About
I am a singer, director, and voice specialist working at the intersection of performance, neuroscience, and embodied practice. My work is rooted in my experience as a performing artist and developed through years of teaching, coaching, and research into voice, perception, and wellbeing.
As a singer and director, I work across opera, musical theatre, and contemporary performance, with a particular interest in the relationship between voice, text, dramaturgy, and embodied presence. My artistic practice informs all of my teaching and coaching, grounding it in the realities of performance, rehearsal processes, and professional artistic life.
I hold degrees in Opera Studies (Conservatorio di Mantova Lucio Campiani), Musical Theatre (Royal Academy of Music), and Music & Neuroscience (Goldsmiths, University of London), and have undertaken advanced training in opera direction and vocal pedagogy in Italy and the UK, including Melofonetica Method for Teaching Italian for Singers. I currently teach at leading UK institutions, and coach singers, actors, and voice users internationally.
Working with my multisensory artistic practice, I have been the 2023 Artist in Residence at Brunel University, where I developed my practice-based research. As part of this residency, I curated an international exhibition on synaesthesia at the OXO Tower in 2023, curating a programme of diverse artworks in different artforms from over 40 artists from around the world, bringing together artistic research, multisensory practice, and public engagement.

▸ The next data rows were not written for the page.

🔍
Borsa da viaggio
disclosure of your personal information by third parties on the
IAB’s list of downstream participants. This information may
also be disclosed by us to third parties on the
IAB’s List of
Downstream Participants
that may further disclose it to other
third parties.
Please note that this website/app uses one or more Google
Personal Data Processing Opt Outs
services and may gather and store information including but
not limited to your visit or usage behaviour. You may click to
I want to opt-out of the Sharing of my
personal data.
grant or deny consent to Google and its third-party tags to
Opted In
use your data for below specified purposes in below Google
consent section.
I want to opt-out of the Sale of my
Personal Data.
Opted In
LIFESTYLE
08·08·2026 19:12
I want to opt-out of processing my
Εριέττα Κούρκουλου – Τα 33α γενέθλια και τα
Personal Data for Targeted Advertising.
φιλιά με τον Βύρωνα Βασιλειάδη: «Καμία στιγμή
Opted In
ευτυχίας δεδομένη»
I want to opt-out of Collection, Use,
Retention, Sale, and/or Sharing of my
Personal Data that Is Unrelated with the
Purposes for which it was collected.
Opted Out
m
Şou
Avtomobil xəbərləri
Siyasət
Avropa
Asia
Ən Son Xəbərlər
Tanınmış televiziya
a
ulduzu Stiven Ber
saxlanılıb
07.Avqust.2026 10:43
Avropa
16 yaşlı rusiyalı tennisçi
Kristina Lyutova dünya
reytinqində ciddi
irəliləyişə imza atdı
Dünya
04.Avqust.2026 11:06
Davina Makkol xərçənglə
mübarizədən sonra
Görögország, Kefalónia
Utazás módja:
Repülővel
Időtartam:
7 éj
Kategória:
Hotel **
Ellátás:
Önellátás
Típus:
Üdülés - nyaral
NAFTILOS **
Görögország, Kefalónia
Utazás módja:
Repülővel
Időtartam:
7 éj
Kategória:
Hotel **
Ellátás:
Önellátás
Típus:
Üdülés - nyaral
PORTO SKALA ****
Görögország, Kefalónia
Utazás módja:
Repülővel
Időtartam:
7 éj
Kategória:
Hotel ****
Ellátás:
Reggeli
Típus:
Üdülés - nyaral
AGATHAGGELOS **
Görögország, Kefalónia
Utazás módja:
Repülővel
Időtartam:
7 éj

I am the creator of the Embodied Voice & Perception Method©, a personalised, research-informed approach to singing, acting, and voice training grounded in neuroscience and multisensory embodied practice. The method supports performers and voice users in developing technical clarity, expressive freedom, and a sustainable relationship with their voice, while fostering deeper self-connection and wellbeing.
My work brings together artistic practice, pedagogy, and research, and is shaped by a belief that the voice is not only a technical instrument, but a site of perception, identity, and embodied knowledge.